Dalam konteks perkuliahan berbasis template esai di LMS, mind match terlihat ketika mahasiswa S2 menjadi pembaca awal atau penyunting bagi tulisan mahasiswa S1 sebelum dipublikasikan di Kompasiana. Proses ini tidak hanya memperkuat kualitas tulisan, tetapi juga menumbuhkan kepekaan literasi akademik. Inilah kolaborasi sejati bukan tentang siapa yang lebih pintar, tetapi siapa yang lebih terbuka untuk belajar.
Pilar Kedua: Adaptasi Kolaboratif di Era Digital dan Komunitas PBB; Komunitas Pena Berkarya Bersama (PBB) lahir sebagai ruang latihan adaptasi kolaboratif. Dalam tiga minggu sejak berdiri (16 September–14 Oktober 2025), PBB sudah menjadi wadah 974 penulis lintas strata: dosen, mahasiswa, dan alumni. Adaptasi kolaboratif di sini berarti menyesuaikan gaya komunikasi, waktu, dan platform.
Bagi dosen, menulis di Kompasiana adalah latihan merendahkan bahasa ilmiah menjadi populer. Bagi mahasiswa, ini kesempatan menaikkan standar gagasan menjadi argumentatif dan komunikatif. Mind match di komunitas ini hadir bukan karena perintah, melainkan kesadaran bersama untuk tumbuh. Itulah bentuk social learning nyata yang menembus sekat ruang kuliah.
Pilar Ketiga: Branding Akademik melalui Kolaborasi Publikasi; Kolaborasi akademik tidak berhenti di ruang kelas, ia harus meninggalkan jejak digital. Menulis di Kompasiana atau media publik lain menjadi bentuk academic branding yang relevan dengan era 5.0. Dalam perspektif Job Demand–Resources Theory, aktivitas ini memperkuat work engagement karena dosen dan mahasiswa sama-sama merasakan nilai kerja akademik mereka.
PBB menjadi wadah untuk membangun identitas ilmiah melalui karya tulis.
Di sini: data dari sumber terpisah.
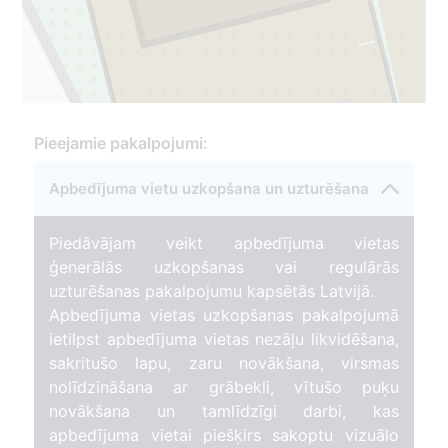
1
Pieejamie pakalpojumi:
2
Apbedījuma vietu uzkopšana un uzturēšana
Piedāvājam veikt apbedījuma vietas
ģenerālās uzkopšanas vai regulārās
uzturēšanas pakalpojumu kapsētās Latvijā.
Apbedījuma vietas uzkopšanas pakalpojumā
ietilpst apbedījuma vietas nezāļu likvidēšana,
sakritušo lapu, zaru novākšana, virsmas
nolīdzināšana ar grābekli, vītušo puķu
novākšana un tamlīdzīgi darbi, kas
apbedījuma vietai piešķirs sakoptu vizuālo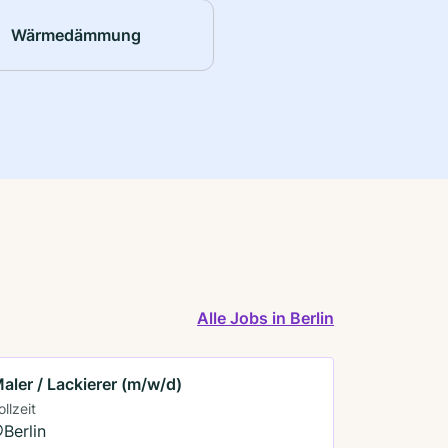
Wärmedämmung
Alle Jobs in Berlin
aler / Lackierer (m/w/d)
ollzeit
Berlin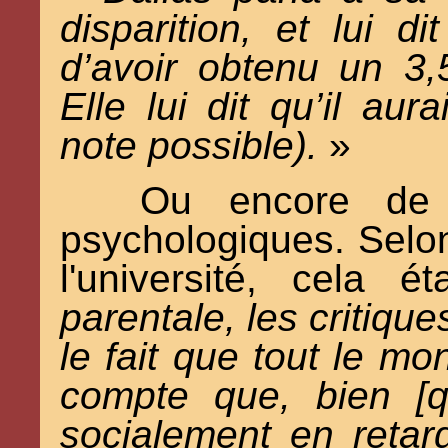
disparition, et lui d
d’avoir obtenu un 3,
Elle lui dit qu’il aur
note possible).
»
Ou encore de 
psychologiques. Selo
l'université, cela
parentale, les critique
le fait que tout le m
compte que, bien [qu'
socialement en retard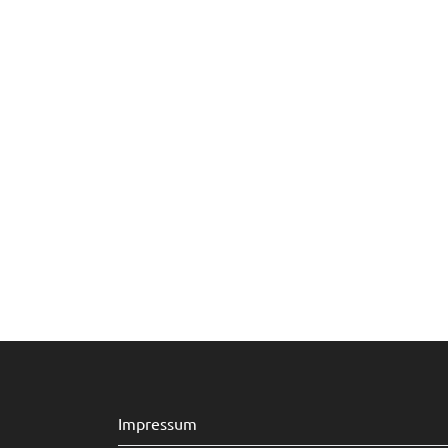
Impressum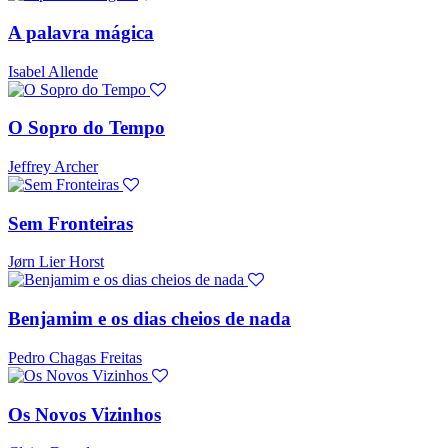
A palavra mágica
Isabel Allende
O Sopro do Tempo
Jeffrey Archer
Sem Fronteiras
Jørn Lier Horst
Benjamim e os dias cheios de nada
Pedro Chagas Freitas
Os Novos Vizinhos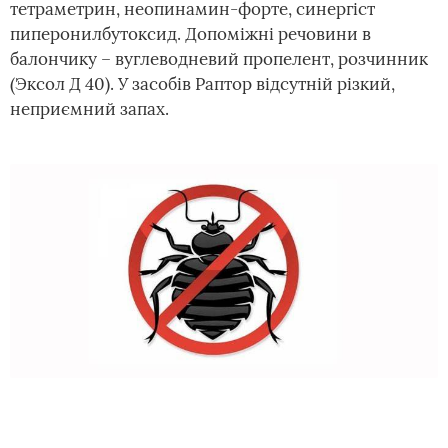
тетраметрин, неопинамин-форте, синергіст
пиперонилбутоксид. Допоміжні речовини в
балончику – вуглеводневий пропелент, розчинник
(Эксол Д 40). У засобів Раптор відсутній різкий,
неприємний запах.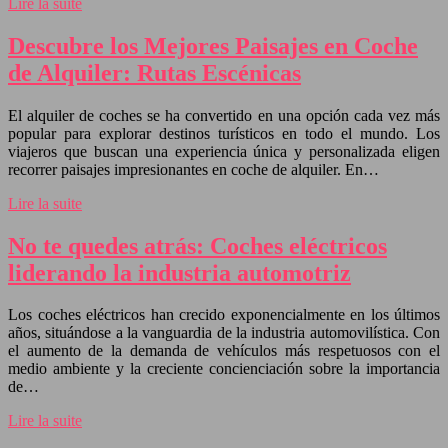
Lire la suite
Descubre los Mejores Paisajes en Coche
de Alquiler: Rutas Escénicas
El alquiler de coches se ha convertido en una opción cada vez más
popular para explorar destinos turísticos en todo el mundo. Los
viajeros que buscan una experiencia única y personalizada eligen
recorrer paisajes impresionantes en coche de alquiler. En…
Lire la suite
No te quedes atrás: Coches eléctricos
liderando la industria automotriz
Los coches eléctricos han crecido exponencialmente en los últimos
años, situándose a la vanguardia de la industria automovilística. Con
el aumento de la demanda de vehículos más respetuosos con el
medio ambiente y la creciente concienciación sobre la importancia
de…
Lire la suite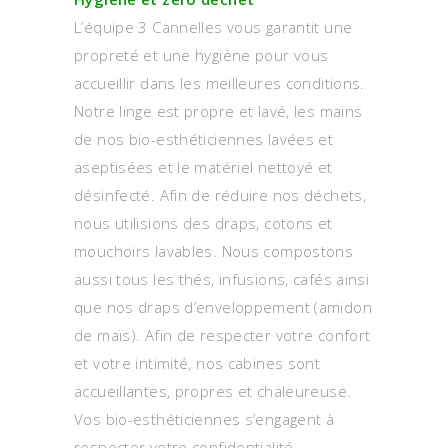
L’équipe 3 Cannelles vous garantit une
propreté et une hygiène pour vous
accueillir dans les meilleures conditions.
Notre linge est propre et lavé, les mains
de nos bio-esthéticiennes lavées et
aseptisées et le matériel nettoyé et
désinfecté. Afin de réduire nos déchets,
nous utilisions des draps, cotons et
mouchoirs lavables. Nous compostons
aussi tous les thés, infusions, cafés ainsi
que nos draps d’enveloppement (amidon
de maïs). Afin de respecter votre confort
et votre intimité, nos cabines sont
accueillantes, propres et chaleureuse.
Vos bio-esthéticiennes s’engagent à
respecter votre confidentialité.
Setiap tulisan bukan sekadar produk, tetapi cermin kemampuan reflektif, adaptif, dan komunikatif. Ketika dosen dan mahasiswa menulis bersama, mereka sedang menghapus batas antara “pengajar” dan “pembelajar.”
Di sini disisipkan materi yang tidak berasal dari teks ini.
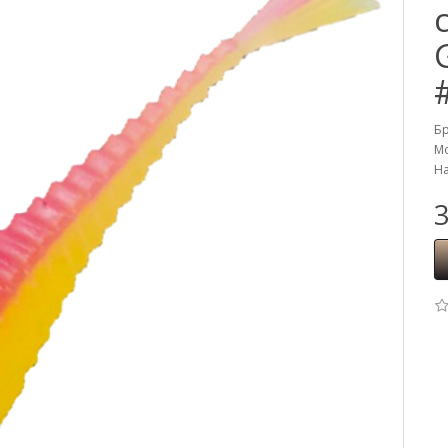
Б
Мо
На
3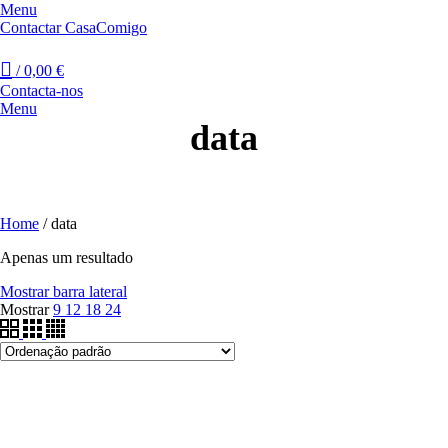
Menu
Contactar CasaComigo
/
0,00
€
Contacta-nos
Menu
data
Home
/
data
Apenas um resultado
Mostrar barra lateral
Mostrar
9
12
18
24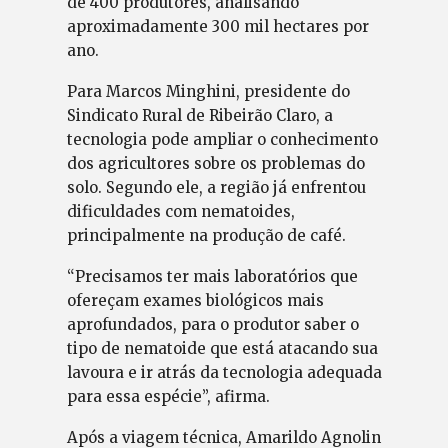
de 400 produtores, analisando
aproximadamente 300 mil hectares por
ano.
Para Marcos Minghini, presidente do
Sindicato Rural de Ribeirão Claro, a
tecnologia pode ampliar o conhecimento
dos agricultores sobre os problemas do
solo. Segundo ele, a região já enfrentou
dificuldades com nematoides,
principalmente na produção de café.
“Precisamos ter mais laboratórios que
ofereçam exames biológicos mais
aprofundados, para o produtor saber o
tipo de nematoide que está atacando sua
lavoura e ir atrás da tecnologia adequada
para essa espécie”, afirma.
Após a viagem técnica, Amarildo Agnolin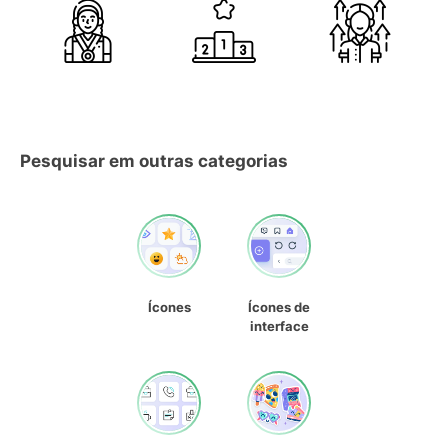
Pesquisar em outras categorias
Ícones
Ícones de
interface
Mind match dan adaptasi kolaboratif adalah dua sisi mata uang dalam kolaborasi inter-strata. Tanpa keduanya, kolaborasi hanya menjadi formalitas administratif. Dosen perlu membuka ruang mentoring kreatif, mahasiswa perlu membangun keberanian berpendapat, dan lembaga akademik perlu memfasilitasi publikasi lintas strata sebagai bagian dari kurikulum literasi nasional.
Kompasiana dan komunitas PBB telah membuktikan bahwa media sosial dapat menjadi ruang latihan berpikir akademik yang egaliter asal ada kesediaan untuk beradaptasi dan berkolaborasi.
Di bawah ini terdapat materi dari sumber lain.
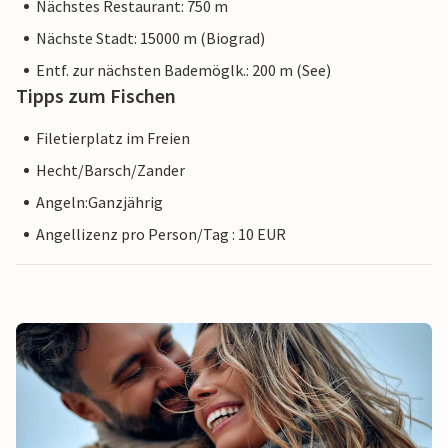
Nächstes Restaurant: 750 m
Nächste Stadt: 15000 m (Biograd)
Entf. zur nächsten Bademöglk.: 200 m (See)
Tipps zum Fischen
Filetierplatz im Freien
Hecht/Barsch/Zander
Angeln:Ganzjährig
Angellizenz pro Person/Tag : 10 EUR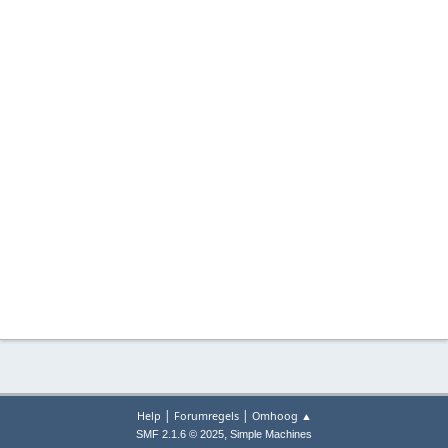
|
|
Help
Forumregels
Omhoog ▲
,
SMF 2.1.6 © 2025
Simple Machines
Dari kelas ke Kompasiana, dari individu ke komunitas kolaborasi akademik sejati lahir ketika pikiran disamakan, bukan diseragamkan. Mind match adalah jantung adaptasi kolaboratif: ia membuat kita tidak hanya menulis bersama, tetapi juga tumbuh bersama dalam kesadaran ilmiah dan sosial.
Pada hakikatnya, kekuatan mind match akademik tergantung pada tujuan. Di kelas, kekuatan utamanya adalah pada pemahaman materi yang terstruktur dan validasi pengetahuan melalui interaksi langsung dengan dosen dan rekan mahasiswa, ideal untuk pembelajaran mendalam. Di Kompasiana, kekuatannya terletak pada kemampuan untuk mengomunikasikan gagasan secara luas kepada publik, menjembatani dunia akademik dengan dunia nyata dan memungkinkan validasi gagasan secara lebih luas. Wallhu A'lam.